I got lost on my way to the freeway and ended up beyond the outskirts of town, in the undeveloped county. As I tried to find my way back, I passed a sign announcing a fairground. A second sign was plastered across it: closed to the public. I turned anyway, following the road as it carved through dormant fields, drained of color and life. A long-abandoned barn, a tree growing through a hole in the roof. At the intersection of a narrow road, another sign. No trespassing. I ignored it and turned in. After a mile or so, the road ended at a fence and a rusted gate, shoulder-high, thick metal chains looped around it, a strangling braid, padlocked shut. Beyond it, the fairgrounds. I pulled to the side and got out. The black and calloused trunks of stripped trees stood watch. I rested a foot on the lower rung of the gate, and it shifted under my weight. I paused, seeking the equilibrium then hoisted myself up and over, landing with a soft thud against the packed earth. I stepped forward and a thin sheet of ice, snow melted and then frozen again, cracked and splintered beneath me.
The fairgrounds spread out before me, great and ghostly. This place had been abandoned for some time. The rides were cloaked in torn tarps, small dirty pools of mushy snow gathered in thedips and folds. In the distance, a giant Ferris wheel loomed, naked to the battering abuses of the seasons. I walked in farther, passing a shuttered building. Across one of the boards planking its side someone had spray-painted AIDS FAG, and then underneath, a swastika—it’s like they were expecting me. On the ground against the building, a pile of empty beer cans, the charred remnants of a campfire.
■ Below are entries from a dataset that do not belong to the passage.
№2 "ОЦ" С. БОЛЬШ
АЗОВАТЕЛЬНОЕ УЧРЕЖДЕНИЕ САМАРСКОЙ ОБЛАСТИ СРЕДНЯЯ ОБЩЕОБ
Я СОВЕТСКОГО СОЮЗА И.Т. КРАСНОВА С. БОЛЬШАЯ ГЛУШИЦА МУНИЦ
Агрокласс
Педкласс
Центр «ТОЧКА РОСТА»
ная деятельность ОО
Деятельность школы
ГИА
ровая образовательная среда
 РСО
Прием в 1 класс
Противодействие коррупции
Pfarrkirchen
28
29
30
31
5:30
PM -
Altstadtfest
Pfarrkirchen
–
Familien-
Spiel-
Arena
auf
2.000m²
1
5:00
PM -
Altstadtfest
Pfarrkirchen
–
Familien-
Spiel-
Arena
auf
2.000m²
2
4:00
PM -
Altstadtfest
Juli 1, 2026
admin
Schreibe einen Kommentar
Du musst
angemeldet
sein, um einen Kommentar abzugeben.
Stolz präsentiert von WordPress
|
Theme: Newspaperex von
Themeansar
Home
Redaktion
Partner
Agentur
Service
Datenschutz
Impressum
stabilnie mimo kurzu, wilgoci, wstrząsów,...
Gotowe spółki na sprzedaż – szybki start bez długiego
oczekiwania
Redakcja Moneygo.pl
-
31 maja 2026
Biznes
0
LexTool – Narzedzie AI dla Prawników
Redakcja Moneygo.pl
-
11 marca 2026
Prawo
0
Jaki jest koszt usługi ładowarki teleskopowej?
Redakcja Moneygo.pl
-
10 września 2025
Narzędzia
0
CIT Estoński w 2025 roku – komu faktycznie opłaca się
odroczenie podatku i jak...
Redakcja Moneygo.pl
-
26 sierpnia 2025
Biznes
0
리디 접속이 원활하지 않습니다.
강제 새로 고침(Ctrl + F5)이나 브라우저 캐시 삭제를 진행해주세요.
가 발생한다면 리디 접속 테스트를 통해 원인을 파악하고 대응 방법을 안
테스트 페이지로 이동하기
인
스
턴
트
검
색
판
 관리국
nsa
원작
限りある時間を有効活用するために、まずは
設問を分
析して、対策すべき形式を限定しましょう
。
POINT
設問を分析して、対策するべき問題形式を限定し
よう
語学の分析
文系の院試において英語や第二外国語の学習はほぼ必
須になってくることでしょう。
I walked a loop of trash-strewn paths. I found a bench missing most of its back slats and sat. The gnarled tracks of a roller coaster twisted against the sky. Cassie had been obsessed with roller coasters. She had this giant book about their history. At the back was a list of famous accidents from around the world. Senior year, in the weeks leading up to the annual county fair, it was all she could talk about. When it finally arrived, she told our parents we were going to a movie and took me. There was a new ride that year; it boasted the highest climb and the fastest fall. I was too short for the required height. But Cassie flirted with the zitty, pockmarked guy working the line and got me in.
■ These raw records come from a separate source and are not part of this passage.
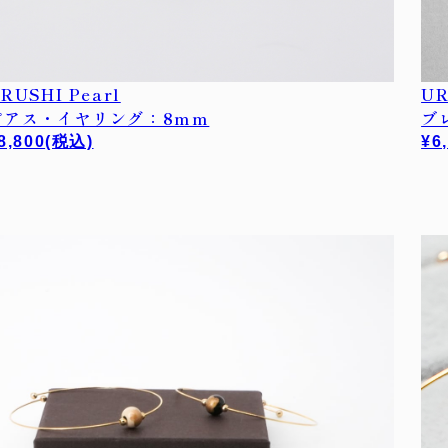
RUSHI Pearl
UR
ピアス・イヤリング：8mm
ブ
8,800
(税込)
¥6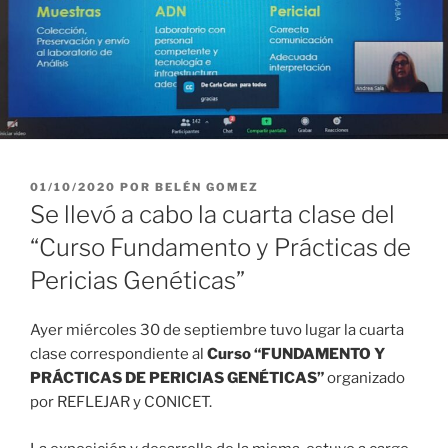
PUBLICADO
01/10/2020
POR
BELÉN GOMEZ
EL
Se llevó a cabo la cuarta clase del
“Curso Fundamento y Prácticas de
Pericias Genéticas”
Ayer miércoles 30 de septiembre tuvo lugar la cuarta
clase correspondiente al
Curso
“FUNDAMENTO Y
PRÁCTICAS DE PERICIAS GENÉTICAS”
organizado
por REFLEJAR y CONICET.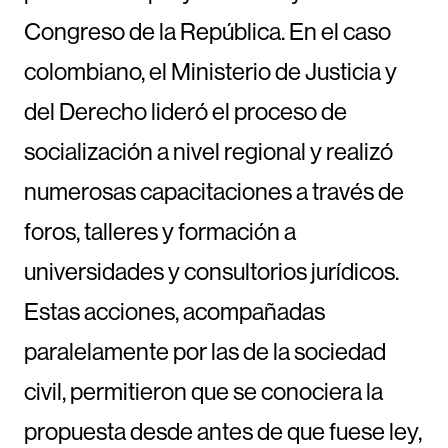
Congreso de la República. En el caso
colombiano, el Ministerio de Justicia y
del Derecho lideró el proceso de
socialización a nivel regional y realizó
numerosas capacitaciones a través de
foros, talleres y formación a
universidades y consultorios jurídicos.
Estas acciones, acompañadas
paralelamente por las de la sociedad
civil, permitieron que se conociera la
propuesta desde antes de que fuese ley,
“I could just watch,” I said. “I’ll wait by the exit.”
“You can’t be serious,” she said. “You don’t want to miss this.”
The attendant snapped us into place. I gripped the metal guard, my arms locked. The volley of cars lurched forward and made the slow climb up. The noise of the crowds below fell away; the grind of wheels and gears all I could hear. I wanted to close my eyes but Cassie kept saying, “You have to watch, you have to watch.” I wanted to be anywhere but there, in any life but my own. We edged toward the peak, slowing to a pause before for the drop. That’s the last thing I remember, the vast void of air coming into view.
When we got home, I was still so shaken, Cassie had no choice but to tell my parents where we’d been. I brought it up again, yearslater, I don’t remember why. After Cassie was gone. My mother insisted that I had gotten the story scrambled. It was Cassie’s friend who had taken me on the ride, Cassie had nothing to do with it. I was completely worked up, screaming at her—I never got like that. “That’s not true. It was Cassie. Why won’t you listen to me?” Finally, exasperated, she shouted back, storming from the room. “Drop it, Mark, just drop it. What does it even matter?”